I saw an interesting mathematical result in *Wired* magazine. The original article was about mathematical research into prime numbers, but the article included the following tantalizing fact:

If Alice tosses a [fair]coin until she sees a head followed by a tail, and Bob tosses a coin until he sees two heads in a row, then on average, Alice will require four tosses while Bob will require six tosses (try this at home!), even though head-tail and head-head have an equal chance of appearing after two coin tosses.

Yes, I would classify that result as counter-intuitive! When I read this paragraph, I knew I had to simulate these coin tosses in SAS.

### Why does head-tail happen sooner (on average)?

Define the "game" for Alice as a sequence of coin tosses that terminates in a head followed by a tail. For Bob, the game is a sequence of coin tosses that terminates in two consecutive heads.

You can see evidence that the result is true by looking at the possible sequence of tosses that end the game for Alice versus Bob. First consider the sequences for Alice that terminate with head-tail (HT). The following six sequences terminate in four or fewer tosses:

HT THT HHT THHT TTHT HHHT |

In contrast, among Bob's sequences that terminate with head-head (HH), only four require four or fewer tosses:

HH THH TTHH HTHH |

For Bob to "win" (that is, observe the sequence HH), he must first toss a head. On the next toss, if he obtains a head again, he wins.

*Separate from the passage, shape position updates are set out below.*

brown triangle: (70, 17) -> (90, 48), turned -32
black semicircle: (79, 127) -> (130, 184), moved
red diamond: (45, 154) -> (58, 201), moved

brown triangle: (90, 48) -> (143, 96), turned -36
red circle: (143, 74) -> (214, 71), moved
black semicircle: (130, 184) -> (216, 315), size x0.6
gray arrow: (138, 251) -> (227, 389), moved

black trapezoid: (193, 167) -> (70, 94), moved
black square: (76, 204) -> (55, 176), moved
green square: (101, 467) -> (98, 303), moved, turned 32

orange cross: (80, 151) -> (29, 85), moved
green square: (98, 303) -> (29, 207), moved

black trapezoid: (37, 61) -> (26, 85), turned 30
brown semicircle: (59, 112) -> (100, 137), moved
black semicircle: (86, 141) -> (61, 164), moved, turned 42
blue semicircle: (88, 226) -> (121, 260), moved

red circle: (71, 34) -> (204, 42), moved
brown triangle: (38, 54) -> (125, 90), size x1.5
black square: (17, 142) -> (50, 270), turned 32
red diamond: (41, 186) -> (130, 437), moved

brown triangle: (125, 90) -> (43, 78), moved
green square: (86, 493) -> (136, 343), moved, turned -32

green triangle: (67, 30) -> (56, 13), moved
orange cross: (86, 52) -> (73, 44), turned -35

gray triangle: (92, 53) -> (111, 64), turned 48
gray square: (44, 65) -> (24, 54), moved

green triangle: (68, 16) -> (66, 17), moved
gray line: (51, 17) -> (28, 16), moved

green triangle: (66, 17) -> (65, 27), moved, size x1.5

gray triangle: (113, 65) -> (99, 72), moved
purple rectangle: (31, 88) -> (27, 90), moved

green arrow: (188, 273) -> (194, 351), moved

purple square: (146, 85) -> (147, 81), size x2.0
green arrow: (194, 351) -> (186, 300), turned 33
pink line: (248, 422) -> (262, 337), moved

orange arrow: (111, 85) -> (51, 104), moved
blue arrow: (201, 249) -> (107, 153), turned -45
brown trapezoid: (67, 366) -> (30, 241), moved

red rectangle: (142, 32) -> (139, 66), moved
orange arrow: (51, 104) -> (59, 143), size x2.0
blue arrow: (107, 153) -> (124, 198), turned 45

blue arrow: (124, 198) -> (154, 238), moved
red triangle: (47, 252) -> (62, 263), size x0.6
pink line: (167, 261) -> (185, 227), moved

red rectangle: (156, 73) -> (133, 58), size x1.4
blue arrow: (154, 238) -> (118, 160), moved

But if he observes a tail, he is must start over: He has to toss until a head appears, and the process continues.

In contrast, for Alice to "win" (that is, observe the sequence HT), she must first toss a head. If the next toss shows a tail, she wins. But if is a head, she doesn't start over. In fact, she is already halfway to winning on the subsequent toss.

This result is counterintuitive because a sequence is just as likely to terminate with HH as with HT. So Alice and Bob "win" equally often if they are observing flips of a single fair coin. However, the sequences for which Alice wins tend to be shorter than those for which Bob wins.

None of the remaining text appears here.